● **Requirement**: The expected answer is a single number, namely how many lines in the data below hold the word "tăng".

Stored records
•••••

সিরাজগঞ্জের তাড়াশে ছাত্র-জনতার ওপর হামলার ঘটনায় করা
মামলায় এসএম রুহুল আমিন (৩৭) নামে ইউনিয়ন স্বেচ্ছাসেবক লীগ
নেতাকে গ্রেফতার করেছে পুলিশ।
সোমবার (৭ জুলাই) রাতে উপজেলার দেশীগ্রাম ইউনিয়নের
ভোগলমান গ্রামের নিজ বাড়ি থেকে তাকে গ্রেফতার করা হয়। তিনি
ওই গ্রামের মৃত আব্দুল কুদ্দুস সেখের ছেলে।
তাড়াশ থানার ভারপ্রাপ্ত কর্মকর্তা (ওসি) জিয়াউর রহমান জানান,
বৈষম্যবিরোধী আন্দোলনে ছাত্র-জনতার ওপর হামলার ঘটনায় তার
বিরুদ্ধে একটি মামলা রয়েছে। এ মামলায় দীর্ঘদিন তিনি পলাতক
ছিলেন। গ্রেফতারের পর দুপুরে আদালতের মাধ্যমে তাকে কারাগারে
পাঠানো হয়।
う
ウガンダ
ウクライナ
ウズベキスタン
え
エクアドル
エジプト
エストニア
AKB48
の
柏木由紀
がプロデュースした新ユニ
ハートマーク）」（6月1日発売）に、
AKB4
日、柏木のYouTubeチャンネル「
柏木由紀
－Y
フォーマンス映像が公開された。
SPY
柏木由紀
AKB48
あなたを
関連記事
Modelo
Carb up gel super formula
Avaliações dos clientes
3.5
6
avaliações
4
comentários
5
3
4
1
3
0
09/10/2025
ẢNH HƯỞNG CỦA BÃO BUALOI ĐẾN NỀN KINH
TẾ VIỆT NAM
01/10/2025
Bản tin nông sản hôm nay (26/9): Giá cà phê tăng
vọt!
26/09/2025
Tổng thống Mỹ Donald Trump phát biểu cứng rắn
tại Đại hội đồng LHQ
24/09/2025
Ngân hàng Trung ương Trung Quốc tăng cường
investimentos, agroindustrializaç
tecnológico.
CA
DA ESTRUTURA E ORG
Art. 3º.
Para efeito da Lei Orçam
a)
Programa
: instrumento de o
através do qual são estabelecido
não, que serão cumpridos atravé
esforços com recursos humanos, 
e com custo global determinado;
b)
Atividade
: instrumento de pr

•••••

● **Solution**: 2